A Practical Perspective

Have you ever stopped to think about the ways government influences your every-day life? Just think about some of the things you have done today.

Did you eat cereal for breakfast? Did you worry that the milk you poured on it might be contaminated? No, because the Food and Drug Administration monitors dairies to ensure that the milk they produce is safe. Did you happen to read the label on the cereal box to determine the nutritional content of your breakfast? If you did, you saw federally mandated information about the cereal you were eating. Did you drive to school or to the store? Were there huge holes in the road? No, because national, state and local governments work together to keep the roads in generally good repair. Were cars careening through intersections at high speeds without even slowing down? Was there chaos on the streets? No, because there are laws and police officers to keep order on the streets. Is the air you breathe and the water you drink free from hazardous chemicals? Yes, because the Environmental Protection Agency and its state and local counterparts work together to limit the amount of pollution produced by businesses and individuals. Are you fearful that another nation will attack the United States and overthrow our government? Probably not, because the national government maintains a formidable national defense to discourage and repel such an invasion.

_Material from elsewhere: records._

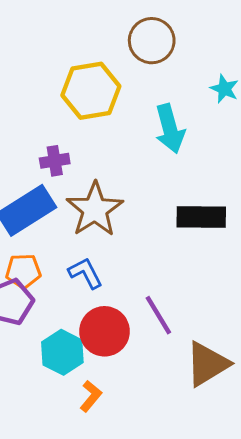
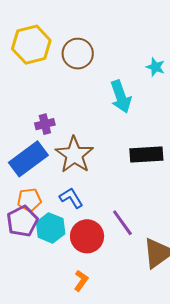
brown circle: (152, 41) -> (78, 54), moved
yellow hexagon: (91, 91) -> (31, 45), moved
cyan hexagon: (62, 352) -> (51, 228), moved

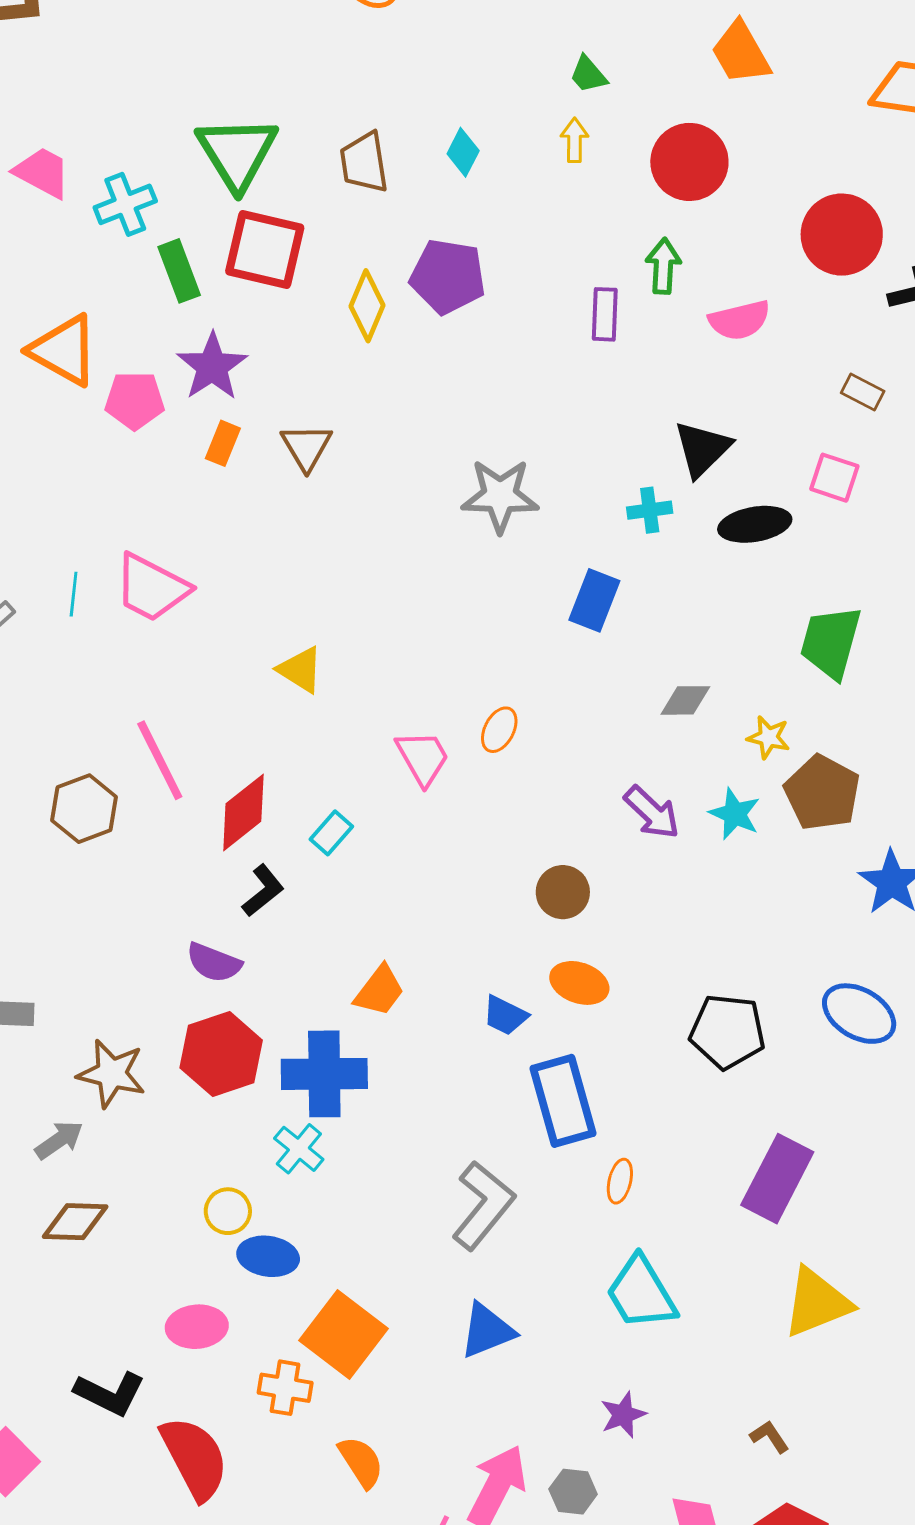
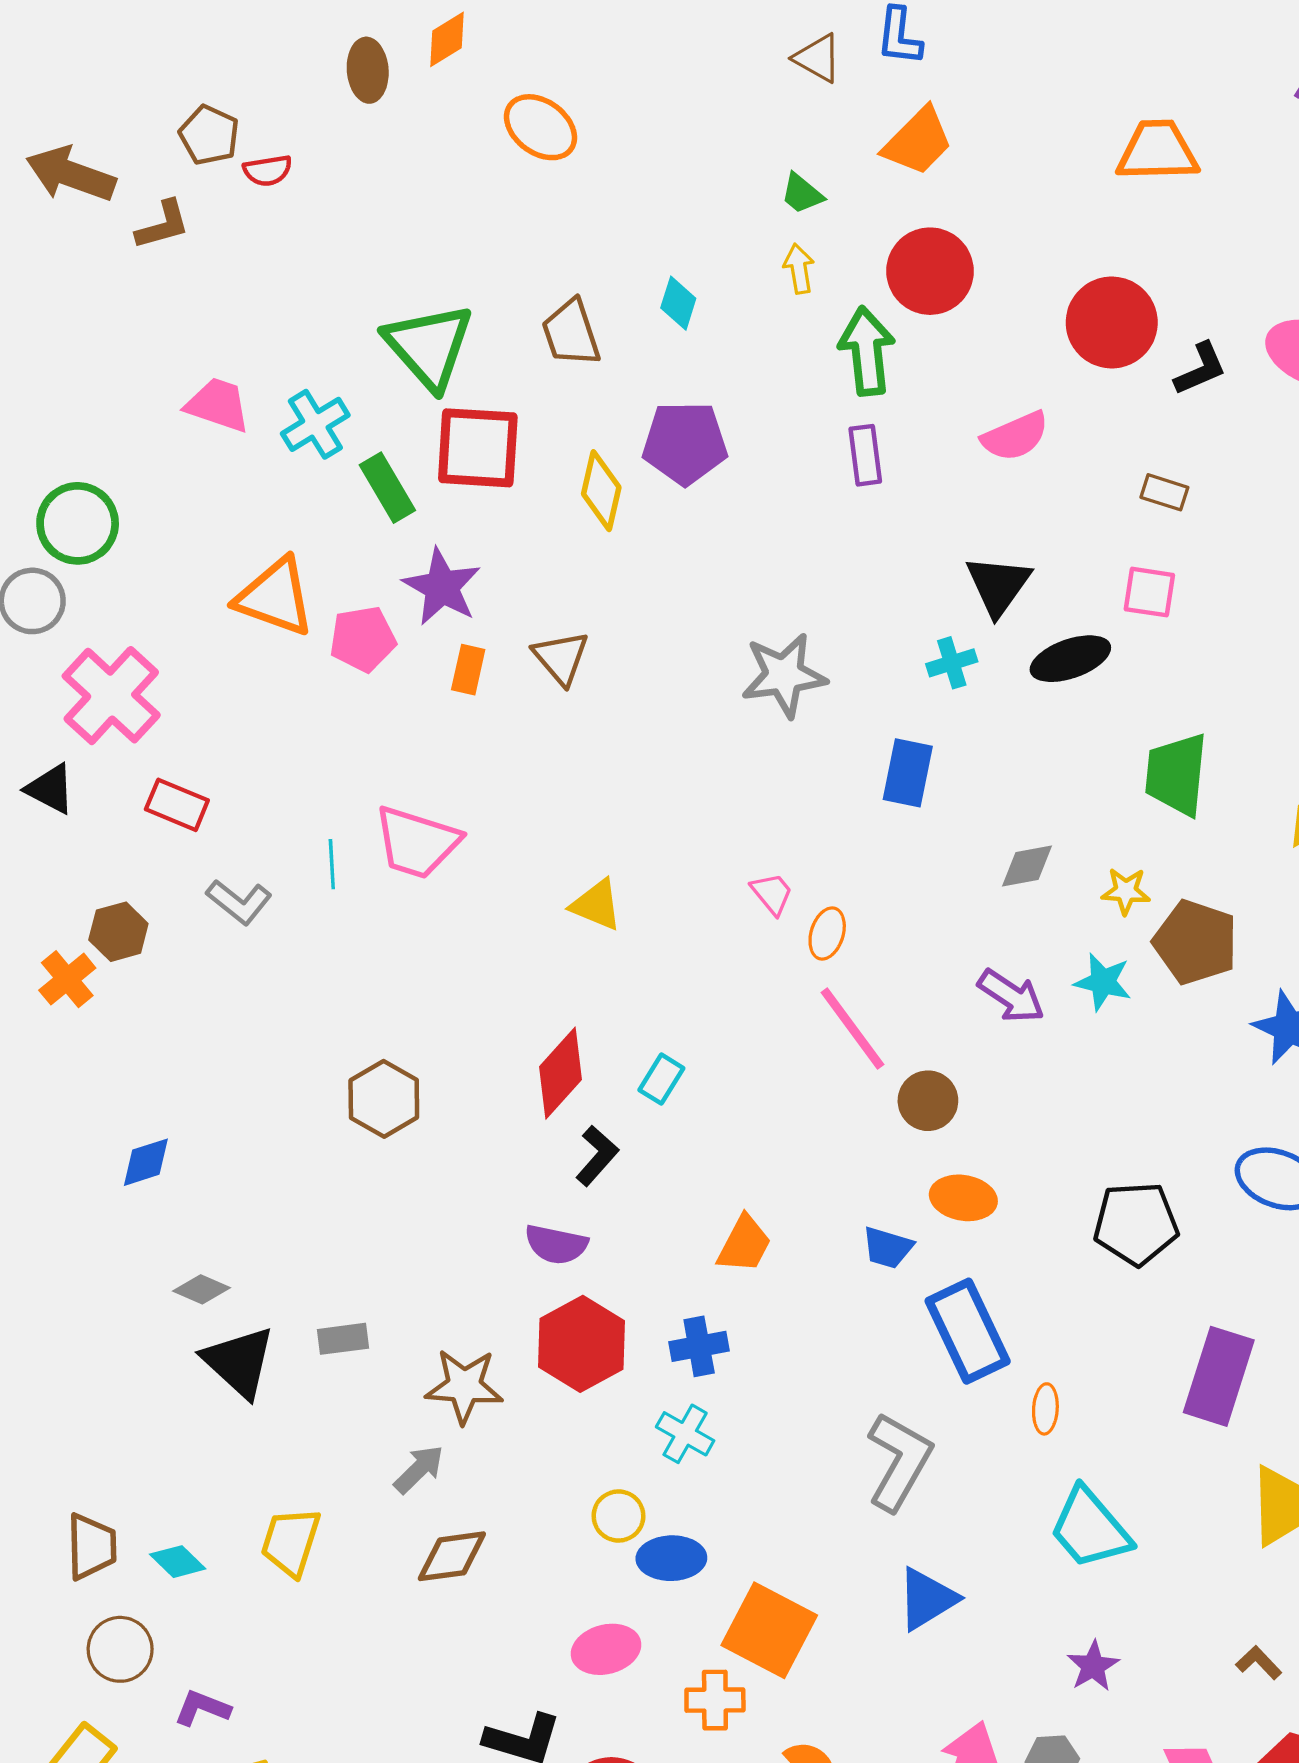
orange trapezoid: (741, 53) -> (918, 141), moved, turned -96
green arrow: (663, 266) -> (867, 351), moved, size x1.4
pink trapezoid: (423, 758) -> (772, 894), moved, size x0.7
pink line: (160, 760) -> (852, 1028), moved
blue cross: (324, 1074) -> (699, 1346), size x0.6

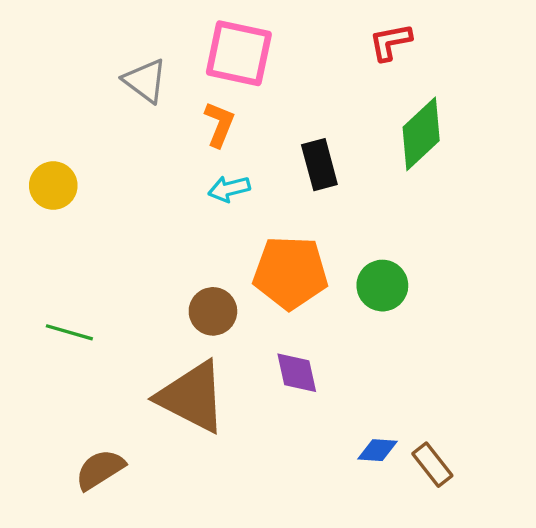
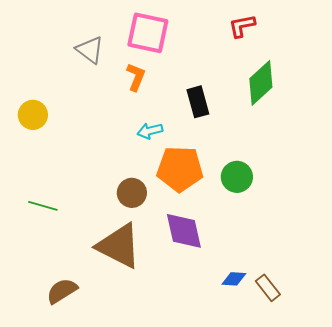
cyan arrow: (229, 189) -> (150, 131), moved
purple diamond: (297, 373) -> (184, 231), size x1.4

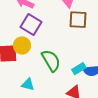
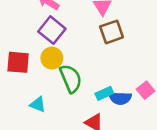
brown square: (78, 20) -> (112, 32), turned -30
yellow circle: (22, 45) -> (52, 58), moved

There are a thousand things the government does each day which allow us to worry less and live more comfortably than we otherwise would. What would your day have been like if there were no government regulation of food products, roads or the environment? Would you enjoy the freedoms you do without a robust national defense system? While there are many things government does each day that you appreciate and rely on, there are many things you may wish government did not do. Indeed, there are many people who feel that government does too much or that it does things inefficiently. There are others, however, who feel that government needs to be more active, addressing a wider range of societal problems.

In the sections that follow, you will be exposed to a variety of arguments about the rationale for government and its various undertakings. You will also begin to understand the complexity of the arguments on both sides of debates about the creation and implementation of government programs.